For Madiba with love – photographs by David Turnley

It was as a 13-year-old boy growing up in the American Midwest of 1968, around the time of Dr Martin Luther King’s assassination, that photographer David Turnley first heard the word “apartheid” – and the name Nelson Mandela.

His father, who had protested the invitation extended to two pro-racism speakers by the local Rotary Club, had explained the term and told him about the imprisoned Mr Mandela. Little could that impressionable lad have imagined that, two decades later, he would become a close personal friend of the Mandela family, and document South Africa’s transition to democracy from a very special vantage point.

This incredible journey, and more specifically the period between 1985 and 1995, is the subject of For Madiba with Love, Turnley’s new exhibition.

In 1980 Turnley began photographing race issues in Detroit, “no more opportune” a place to document the ongoing civil rights situation in America – including race riots, and the de facto racial segregation of black inner cities and white suburbia. Five years later apartheid had become an international issue, and Turnley’s attention was drawn to South Africa.

“The country was exploding,” he recalls, arriving at a time when South Africa was in deep crisis. The national state of emergency was in force, and the country was torn by violent conflict and brutal State suppression of opposition to apartheid.

As he documented what he saw, and observed the intricacies of racial politics in South Africa, Turnley says that “what I think interested me was the daily humiliations, the nuances of ... this racial relationship”.

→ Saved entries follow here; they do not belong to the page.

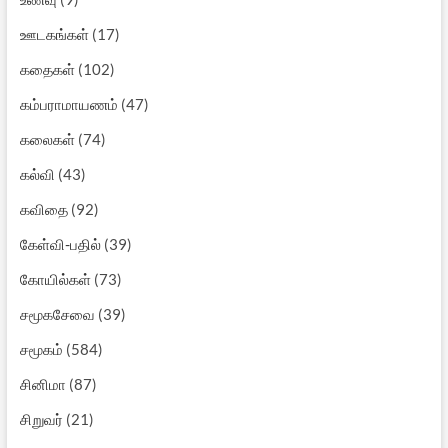
ஊடகங்கள்
(17)
கதைகள்
(102)
கம்பராமாயணம்
(47)
கலைகள்
(74)
கல்வி
(43)
கவிதை
(92)
கேள்வி-பதில்
(39)
கோயில்கள்
(73)
சமூகசேவை
(39)
சமூகம்
(584)
சினிமா
(87)
சிறுவர்
(21)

A year later, in late 1989, things had changed again, and the apartheid government – aware of momentous things looming – invited him to return to South Africa and document what was to happen. Turnley would be one of those fortunate photographers who captured a jubilant Mr Mandela walking out of Victor Verster Prison with his wife, and his first public appearance on the steps of the Cape Town City Hall a few hours later. He was also in the Mandela home in Soweto when Mr Mandela took his first meal there in decades, along with the Sisulus and Ahmed Kathrada.

“I spent so much time with Madiba,” he says of the ensuing years, covering Mr Mandela on the campaign trail, the first democratic elections in 1994, and Mr Mandela’s presidency, retirement and family life. “I’ve really been photographing the family for 30 years.”